Alzheimer’s disease and related dementias (ADRD) are growing public health concerns, and poor sleep may represent a modifiable risk factor. However, there is limited research on insomnia as a predictor of subsequent performance in different cognitive domains and mechanisms that might underlie domain-specific associations. The current study examined: (1) which insomnia symptoms predicted performance across five cognitive domains 14 years later, and (2) whether depressive symptoms and/or vascular diseases mediated these associations.
Participants included 2,496 adults aged 51+ in the Health and Retirement Study. Insomnia symptoms in 2002 (i.e., “baseline”) were quantified by four self-reported items on frequency of trouble falling asleep, nighttime awakenings, early awakenings, and feeling rested upon awakening. Cognition was assessed in 2016 as part of the Harmonized Cognitive Assessment Protocol and operationalized with five factor scores corresponding to episodic memory, executive function, language, visuoconstruction, and processing speed. Multiple regressions examined associations between baseline insomnia symptoms and subsequent cognitive performance, controlling for sociodemographics and baseline global cognitive performance. Mediation models tested whether associations were explained by self-reported depressive symptoms and/or vascular diseases (i.e., hypertension, heart disease, diabetes, and/or stroke) in 2014, controlling for baseline values.
Only trouble falling asleep in 2002 was associated with cognition in 2016. Specifically, more frequent trouble falling asleep predicted poorer episodic memory, executive function, language and processing speed performance, but not visuoconstruction. These associations were mediated by depressive symptoms and vascular diseases in 2014 for all domains except episodic memory; only depressive symptoms mediated the association involving memory. After accounting for these mediators, direct effects of trouble falling asleep remained for episodic memory, executive function and language, but not processing speed.

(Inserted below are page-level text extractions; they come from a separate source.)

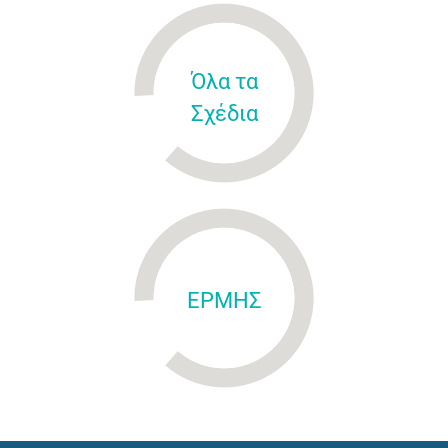
Όλα τα
Σχέδια
ΕΡΜΗΣ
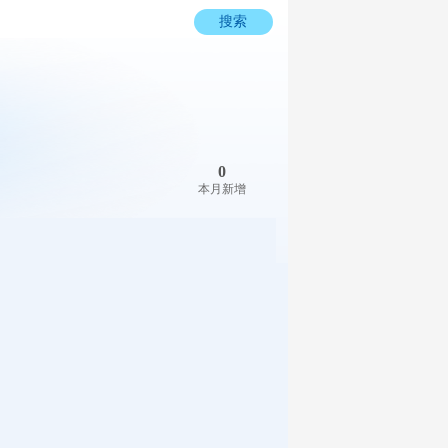
搜索
0
本月新增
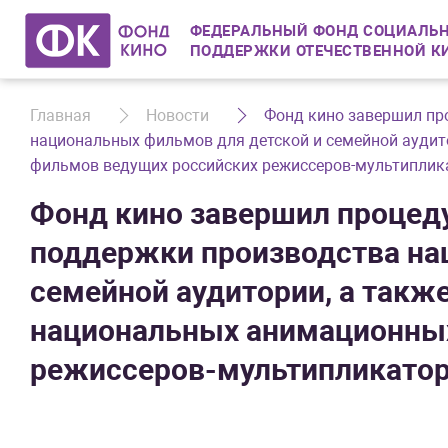
ФЕДЕРАЛЬНЫЙ ФОНД СОЦИАЛЬН
ПОДДЕРЖКИ ОТЕЧЕСТВЕННОЙ К
Главная
Новости
Фонд кино завершил пр
национальных фильмов для детской и семейной аудит
фильмов ведущих российских режиссеров-мультиплик
Фонд кино завершил процеду
поддержки производства на
семейной аудитории, а такж
национальных анимационны
режиссеров-мультипликато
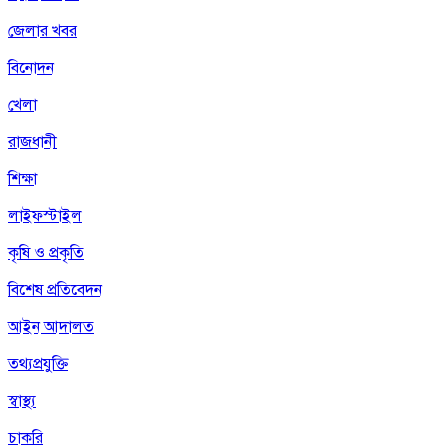
জেলার খবর
বিনোদন
খেলা
রাজধানী
শিক্ষা
লাইফস্টাইল
কৃষি ও প্রকৃতি
বিশেষ প্রতিবেদন
আইন আদালত
তথ্যপ্রযুক্তি
স্বাস্থ্য
চাকরি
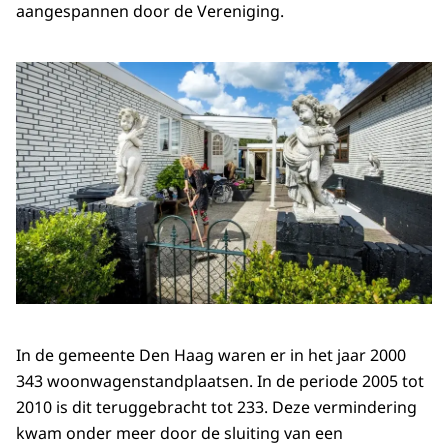
aangespannen door de Vereniging.
In de gemeente Den Haag waren er in het jaar 2000
343 woonwagenstandplaatsen. In de periode 2005 tot
2010 is dit teruggebracht tot 233. Deze vermindering
kwam onder meer door de sluiting van een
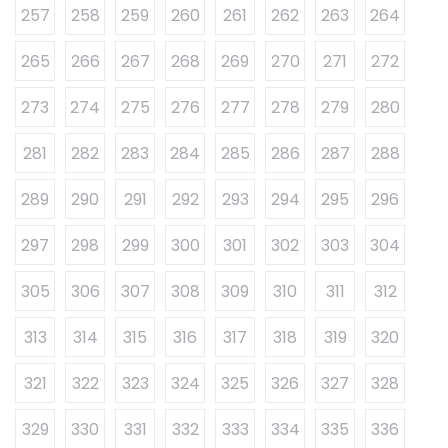
257
258
259
260
261
262
263
264
265
266
267
268
269
270
271
272
273
274
275
276
277
278
279
280
281
282
283
284
285
286
287
288
289
290
291
292
293
294
295
296
297
298
299
300
301
302
303
304
305
306
307
308
309
310
311
312
313
314
315
316
317
318
319
320
321
322
323
324
325
326
327
328
329
330
331
332
333
334
335
336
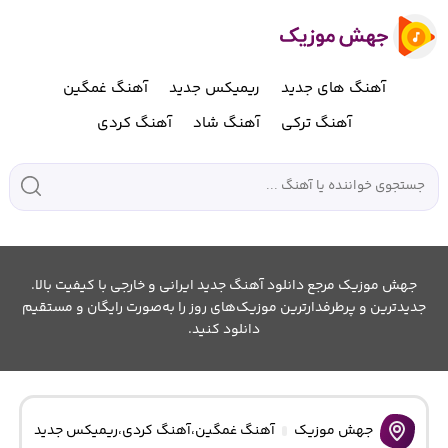
آهنگ های جدید
ریمیکس جدید
آهنگ غمگین
آهنگ ترکی
آهنگ شاد
آهنگ کردی
جهش موزیک مرجع دانلود آهنگ جدید ایرانی و خارجی با کیفیت بالا.
جدیدترین و پرطرفدارترین موزیک‌های روز را به‌صورت رایگان و مستقیم
دانلود کنید.
جهش موزیک
آهنگ غمگین
،
آهنگ کردی
،
ریمیکس جدید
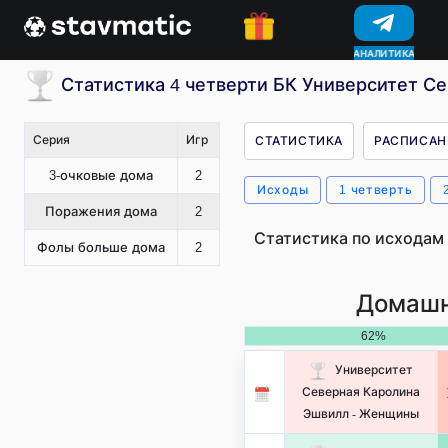
КОНКУРСЫ
Статистика 4 четверти БК Университет С
Серия
Игр
СТАТИСТИКА
РАСПИСАН
3-очковые дома
2
Исходы
1 четверть
Поражения дома
2
Статистика по исходам 
Фолы больше дома
2
Домашн
62%
Университет
Северная Каролина
Эшвилл - Женщины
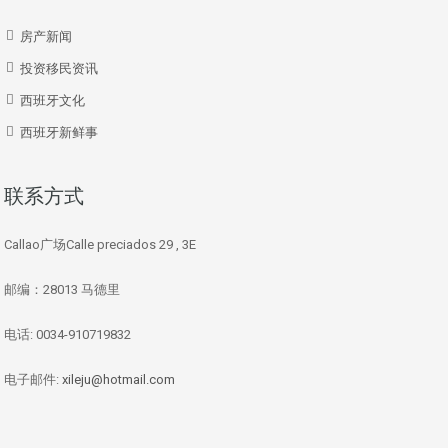
房产新闻
投资移民资讯
西班牙文化
西班牙新鲜事
联系方式
Callao广场Calle preciados 29 , 3E
邮编：28013 马德里
电话: 0034-910719832
电子邮件:
xileju@hotmail.com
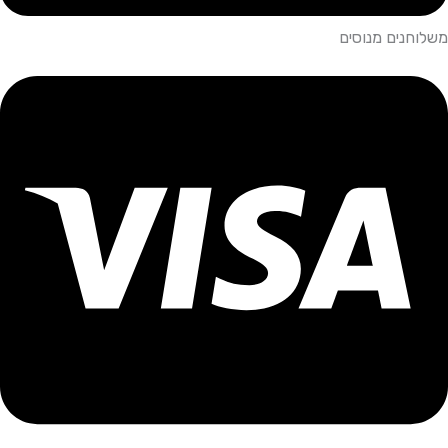
משלוחנים מנוסים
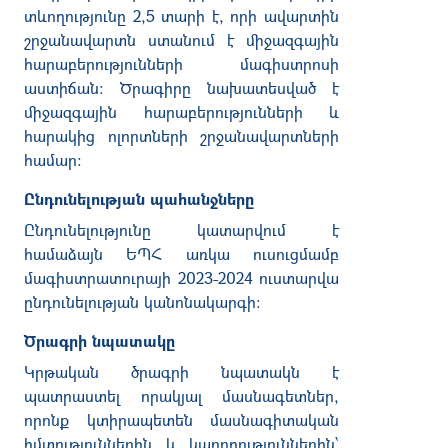
տևողությունը
2,5
տարի
է
,
որի
ավարտին
շրջանավարտն
ստանում
է
միջազգային
հարաբերությունների
մագիստրոսի
աստիճան։
Ծրագիրը
նախատեսված
է
միջազգային
հարաբերությունների
և
հարակից
ոլորտների
շրջանավարտների
համար
։
Ընդունելության
պահանջները
Ընդունելությունը
կատարվում
է
համաձայն
ԵՊՀ
առկա
ուսուցմամբ
մագիստրատուրայի
2023-2024
ուստարվա
ընդունելության
կանոնակարգի
:
Ծրագրի
նպատակը
Կրթական ծրագրի նպատակն է
պատրաստել
որակյալ
մասնագետներ
,
որոնք
կտիրապետեն
մասնագիտական
հմտություններին
և
կարողություններին՝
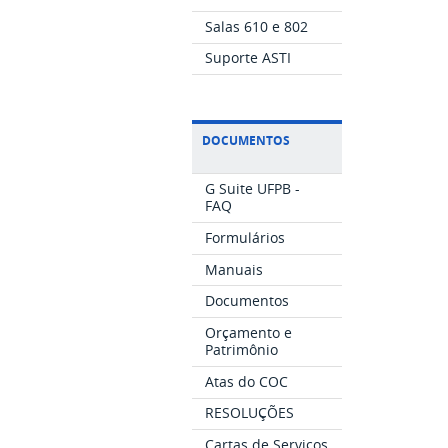
Salas 610 e 802
Suporte ASTI
DOCUMENTOS
G Suite UFPB -
FAQ
Formulários
Manuais
Documentos
Orçamento e
Patrimônio
Atas do COC
RESOLUÇÕES
Cartas de Serviços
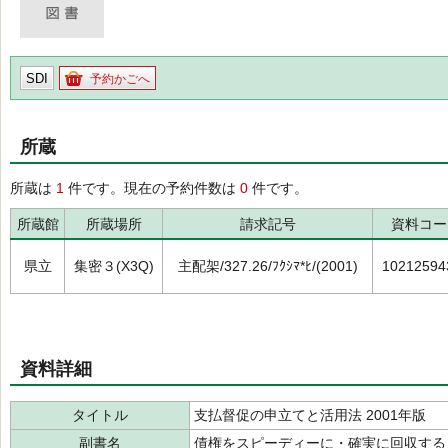
SDI
予約かごへ
所蔵
所蔵は
1
件です。現在の予約件数は
0
件です。
所蔵館
所蔵場所
請求記号
資料コー
県立
集密３(X3Q)
主配架/327.26/ﾌｸｼﾏ*ﾋ/(2001)
10212594
資料詳細
タイトル
支払督促の申立てと活用法 2001年版
副書名
債権をスピーディーに・確実に回収する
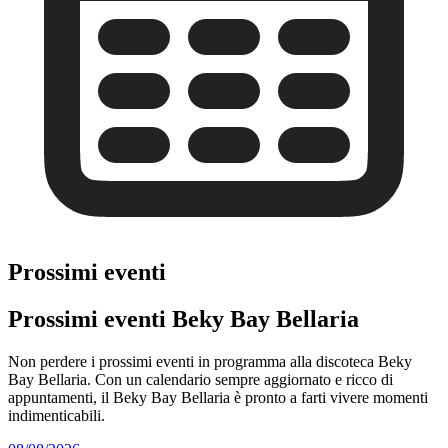
Prossimi eventi
Prossimi eventi Beky Bay Bellaria
Non perdere i prossimi eventi in programma alla discoteca Beky
Bay Bellaria. Con un calendario sempre aggiornato e ricco di
appuntamenti, il Beky Bay Bellaria è pronto a farti vivere momenti
indimenticabili.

Difficulty with sleep initiation may be more consequential for later-life cognition than other insomnia symptoms. Depressive symptoms and vascular diseases may partially drive these associations. We speculate that sleep-onset insomnia could mean less total sleep, immune dysfunction, or endocrine effects that worsen mood, vascular health, and cognition. Remaining associations indicate that additional research is needed to characterize other mechanisms through which sleep initiation problems could contribute to later impairments in frontal and temporal cognitive systems, which are implicated early in ADRD.